Go to templates > templates > pick your favorite theme

Now for a reverse container, we can build our own script. One thing to note is that the server's default files like index.php will never be changed. It was changed by some people and the box was constantly crashing. So grab the pentest monkey's PHP reverse shell.
Using netcat to start a listener in your kali: nc -lnvp 7878
Then open the uploaded shell connection that can be found in the path below http://url/template// Upon launch, you will receive a reverse shell via netcat listening on port 7878.

So let's go to the directory /home / floris now. Three important folders / files will be seen. Here we can find the user.txt, but as we don't have permission, we won't be able to open.

But we also have a file named password_backup.

To download the password_backup file, let's launch a python web server: python3 -m http.server 8000 Go to your browser and open the IP's port 8000.

Save the file for the password_backup.

Go to the terminal now and check the form of the file by typing: file password_backup
The result shows that it is a text file ... Open it now with any editor

That's how hexdump feels.
Use the command xxd to reverse the hex: xxd -r password_backup > password
Now search again the file type
Looks like a bzip file, so transfer the file with the bz2 extension to a new file and decompress it with the command:
bzip2 -d password.bz2

Check again for the decompressed file type. Seems to be a gzip file, so move to a new gz extension file and decompress it with the command: gzip -d password.gz

Continue to do these steps, i.e. test the type of file, transfer to the extension and then decompress it. Basically, we'll consider a tar script. Then transfer it to a new tar file and extract it with the command:
tar xvf password.tar

We will now get a txt file and open a text “5dwdCbdZu)|hChXll” which looks like a password.
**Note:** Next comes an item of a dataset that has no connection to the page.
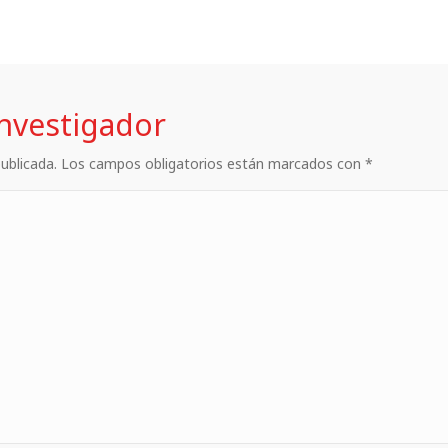
investigador
 publicada. Los campos obligatorios están marcados con *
Now if we recall we've opened our port 22, i.e. ssh, and we know a user is called floris And we've just got the secret. By logging in, let's login: ssh floris@ip

Type the button ls now. We can see the file for the user.txt. Use any text editor to open it.
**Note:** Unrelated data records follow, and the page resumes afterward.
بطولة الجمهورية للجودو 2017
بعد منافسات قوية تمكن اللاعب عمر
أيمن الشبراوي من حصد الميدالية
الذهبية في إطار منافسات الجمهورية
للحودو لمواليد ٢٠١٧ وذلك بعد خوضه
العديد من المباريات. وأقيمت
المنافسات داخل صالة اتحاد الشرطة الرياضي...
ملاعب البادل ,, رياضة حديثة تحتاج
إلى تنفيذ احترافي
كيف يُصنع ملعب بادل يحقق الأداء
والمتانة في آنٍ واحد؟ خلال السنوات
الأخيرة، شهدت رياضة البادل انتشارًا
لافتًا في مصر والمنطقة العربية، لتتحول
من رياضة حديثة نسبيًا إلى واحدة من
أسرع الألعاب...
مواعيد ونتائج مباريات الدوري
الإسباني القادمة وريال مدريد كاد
Thus we got our user flag. Now let’s hunt for root flag.
We can see the admin-area of a directory, let's get into it. In the directory called as input and output, 2 files could be identified.

When these files were opened, the input file contained a localhost URL entry and the output file contained the port 80 home screen html code.
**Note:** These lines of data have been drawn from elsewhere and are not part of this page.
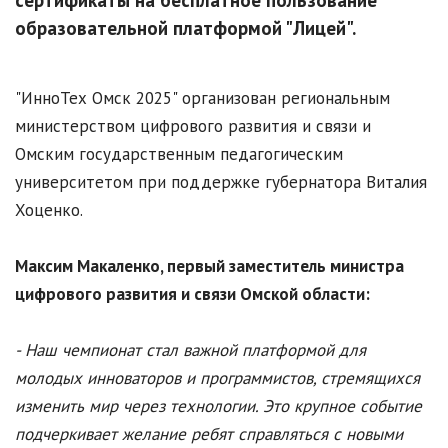
сертификаты на бесплатное пользование
образовательной платформой "Лицей".
"ИнноТех Омск 2025" организован региональным
министерством цифрового развития и связи и
Омским государственным педагогическим
университетом при поддержке губернатора Виталия
Хоценко.
Максим Макаленко, первый заместитель министра
цифрового развития и связи Омской области:
- Наш чемпионат стал важной платформой для
молодых инноваторов и программистов, стремящихся
изменить мир через технологии. Это крупное событие
подчеркивает желание ребят справляться с новыми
Here and there I was looking for things, but the answer was right in front.

Look for all processes running by typing ps -ef. You can also use a tool named pspy to monitor processes.

Here we can see that the cron daemon that is used to conduct scheduled tasks is running. To check this if we do a ps -ef after a minute or so, we will find that there is no longer any curl command outlined above. So curl is the one that is doing all the job. The -K option reads the content from the file input and the response is then reflected on the report file using the -o option.

So what we can do here is modify the input file contents i.e. the meaning of the URL from http:/ to file:///root/root.txt because we know that the root flag is present inside the root directory and then type the same curl command as highlighted above.

This file's output will be mirrored in the report file and we will be able to view the root flag successfully.

Thus the challenge was successfully completed.